Let's write our own `memcpy()` to try this out. We can copy bytes
(`char`s), and we know the number of bytes because it's passed in.

``` {.c}
void *my_memcpy(void *dest, void *src, int byte_count)
{
    // Convert void*s to char*s
    char *s = src, *d = dest;

    // Now that we have char*s, we can dereference and copy them
    while (byte_count--) {
        *d++ = *s++;
    }

    // Most of these functions return the destination, just in case
    // that's useful to the caller.
    return dest;
}
```

Right there at the beginning, we copy the `void*`s into `char*`s so that
we can use them as `char*`s. It's as easy as that.

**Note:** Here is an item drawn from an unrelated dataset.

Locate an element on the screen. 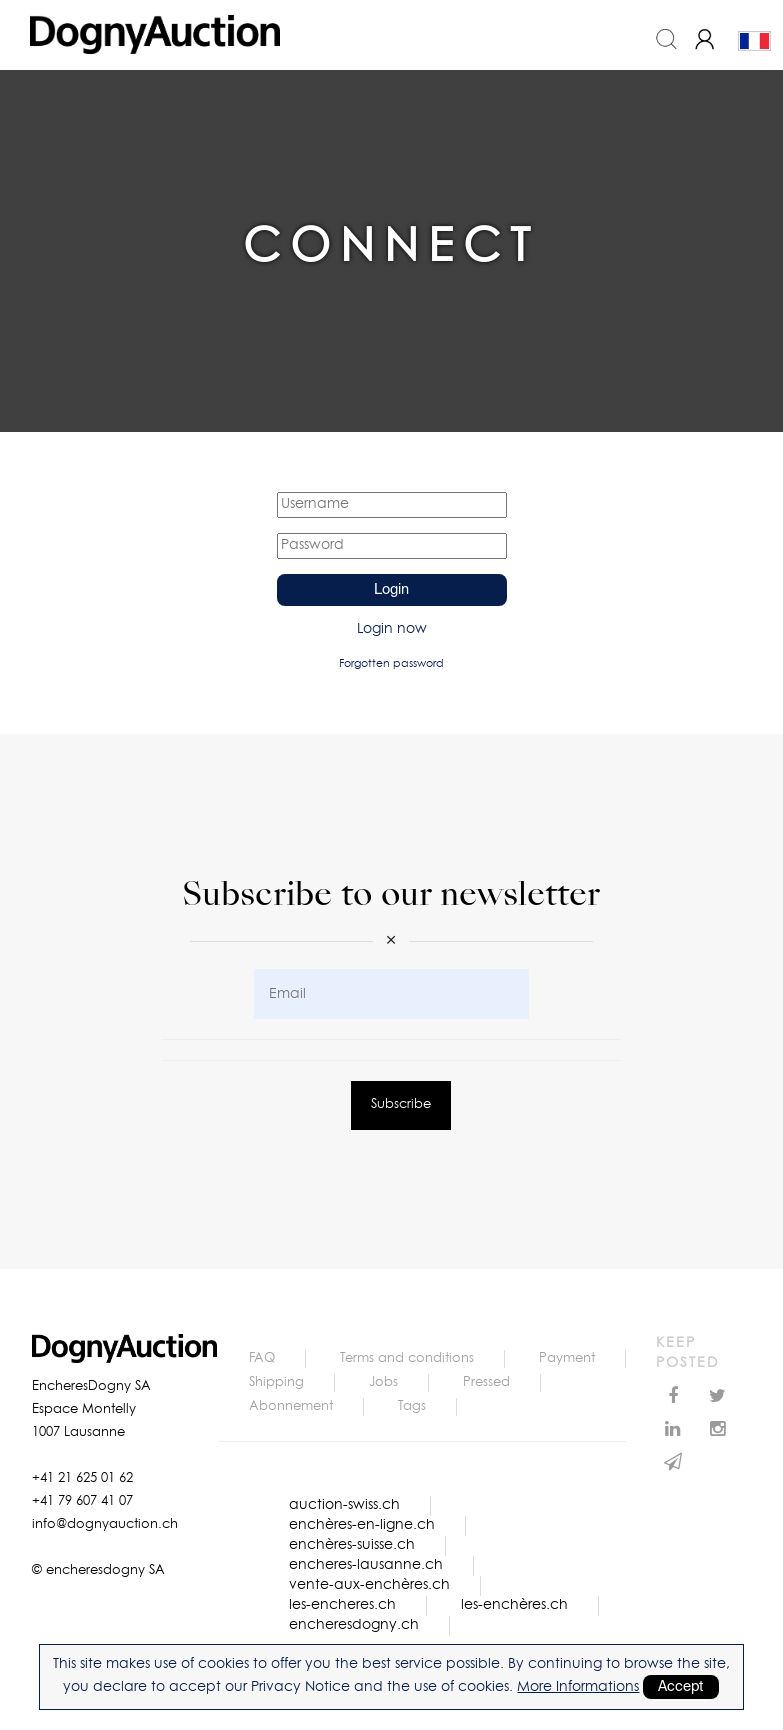  vente-aux-enchères.ch is located at coordinates (369, 1585). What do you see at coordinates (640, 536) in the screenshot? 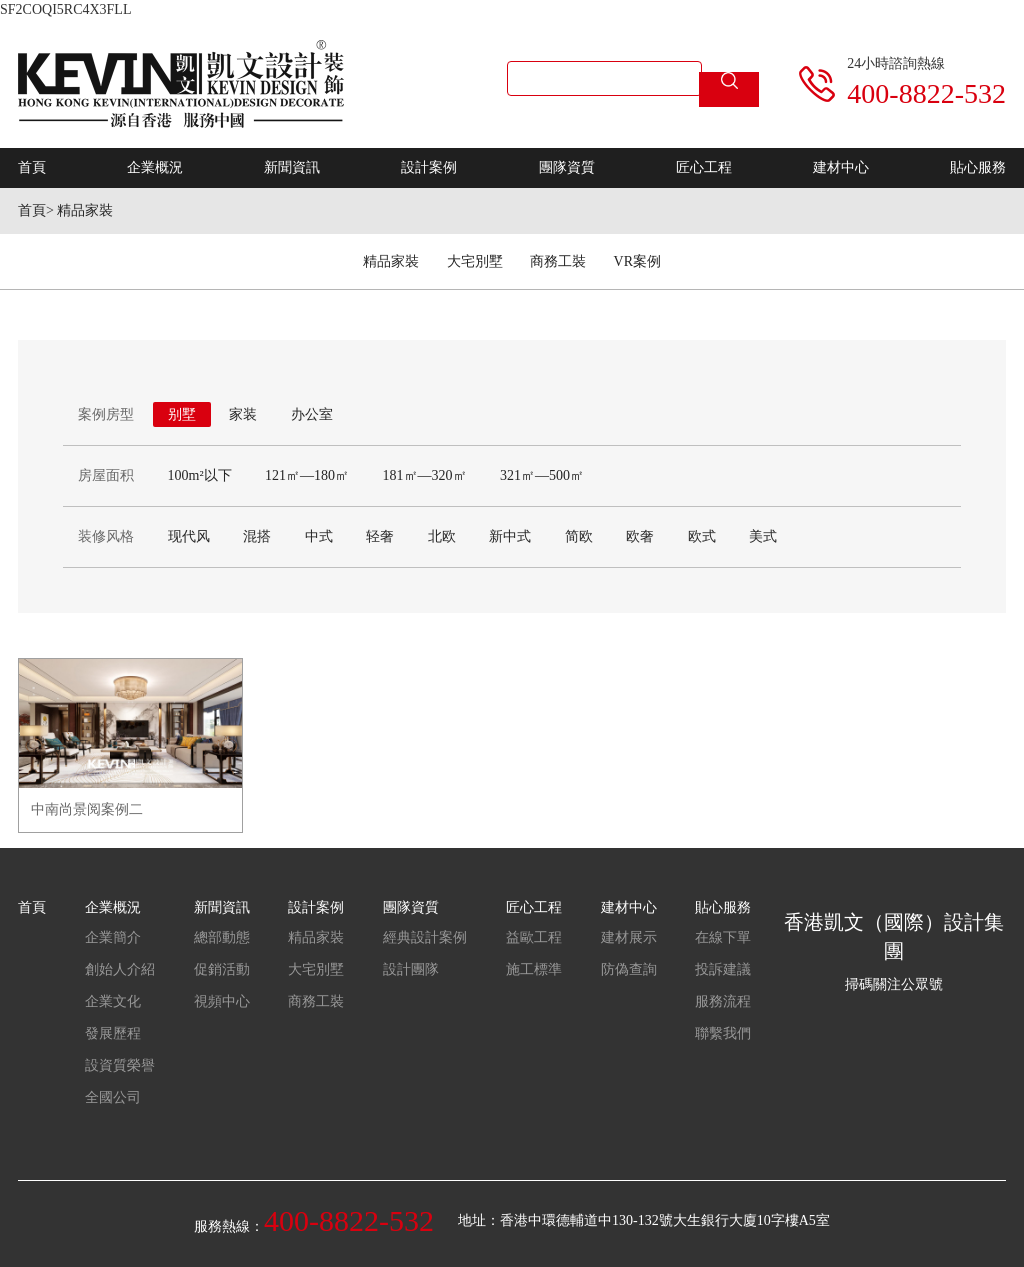
I see `欧奢` at bounding box center [640, 536].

Then some fun in a while loop, where we decrement `byte_count` until it
becomes false (`0`). Remember that with post-decrement, the value of the
expression is computed (for `while` to use) and _then_ the variable is
decremented.

And some fun in the copy, where we assign `*d = *s` to copy the byte,
but we do it with post-increment so that both `d` and `s` move to the
next byte after the assignment is made.

Lastly, most memory and string functions return a copy of a pointer to
the destination string just in case the caller wants to use it.

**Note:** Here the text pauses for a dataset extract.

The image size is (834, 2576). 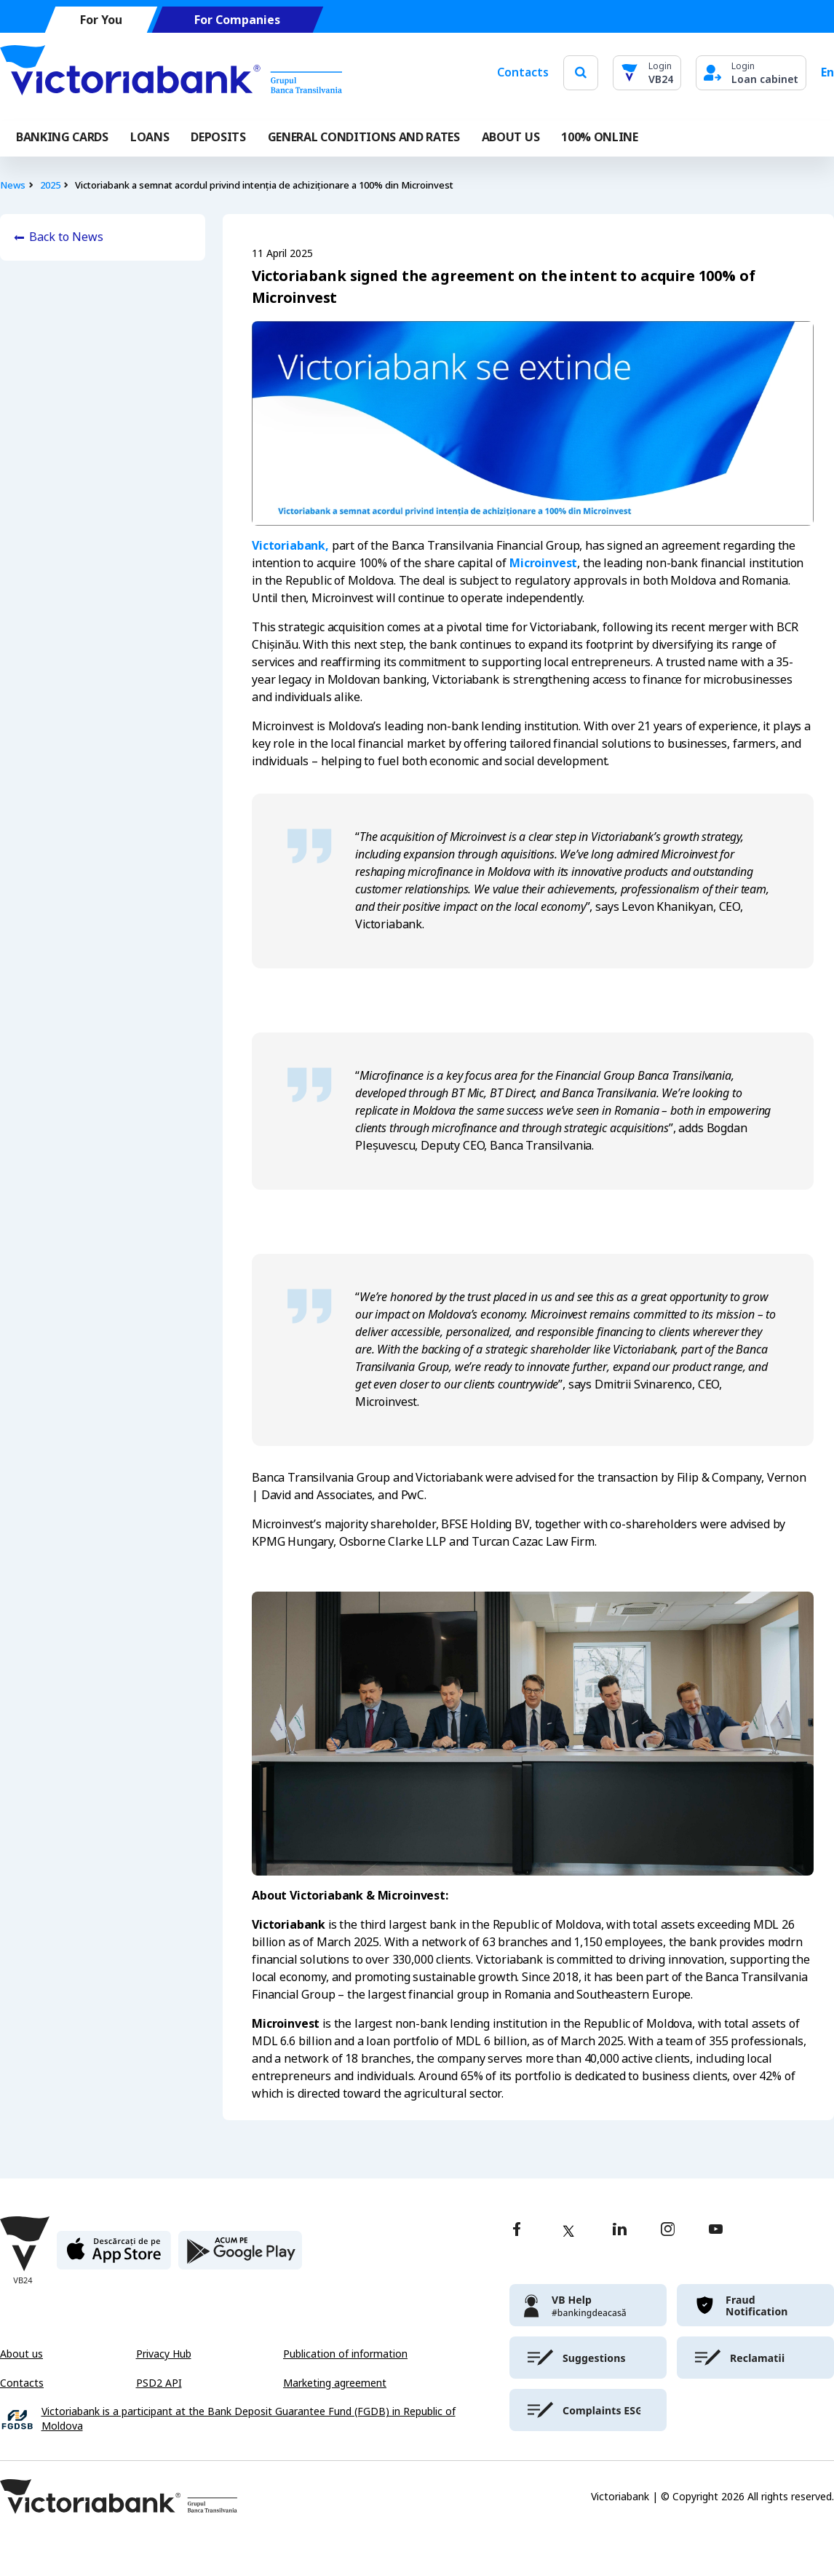 I want to click on Publication of information, so click(x=345, y=2354).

Now that we've done that, I just want to quickly point out that we can
use this technique to iterate over the bytes of _any_ object in C,
`float`s, `struct`s, or anything!


[Let's]{#qsort-example} run one more real-world example with the
built-in `qsort()` routine that can sort _anything_ thanks to the magic
of `void*`s.

(In the following example, you can ignore the word `const`, which we
haven't covered yet.)

``` {.c .numberLines}
#include <stdio.h>
#include <stdlib.h>

// The type of structure we're going to sort
struct animal {
    char *name;
    int leg_count;
};

// This is a comparison function called by qsort() to help it determine
// what exactly to sort by. We'll use it to sort an array of struct
// animals by leg_count.
int compar(const void *elem1, const void *elem2)
{
    // We know we're sorting struct animals, so let's make both
    // arguments pointers to struct animals
    const struct animal *animal1 = elem1;
    const struct animal *animal2 = elem2;

    // Return <0 =0 or >0 depending on whatever we want to sort by.

    // Let's sort ascending by leg_count, so we'll return the difference
    // in the leg_counts
    return animal1->leg_count - animal2->leg_count;
}

int main(void)
{
    // Let's build an array of 4 struct animals with different
    // characteristics. This array is out of order by leg_count, but
    // we'll sort it in a second.
    struct animal a[4] = {
        {.name="Dog", .leg_count=4},
        {.name="Monkey", .leg_count=2},
        {.name="Antelope", .leg_count=4},
        {.name="Snake", .leg_count=0}
    };

    // Call qsort() to sort the array. qsort() needs to be told exactly
    // what to sort this data by, and we'll do that inside the compar()
    // function.
    //
    // This call is saying: qsort array a, which has 4 elements, and
    // each element is sizeof(struct animal) bytes big, and this is the
    // function that will compare any two elements.
    qsort(a, 4, sizeof(struct animal), compar);

    // Print them all out
    for (int i = 0; i < 4; i++) {
        printf("%d: %s\n", a[i].leg_count, a[i].name);
    }
}
```

As long as you give `qsort()` a function that can compare two items that
you have in your array to be sorted, it can sort anything. And it does
this without needing to have the types of the items hardcoded in there
anywhere. `qsort()` just rearranges blocks of bytes based on the results
of the `compar()` function you passed in.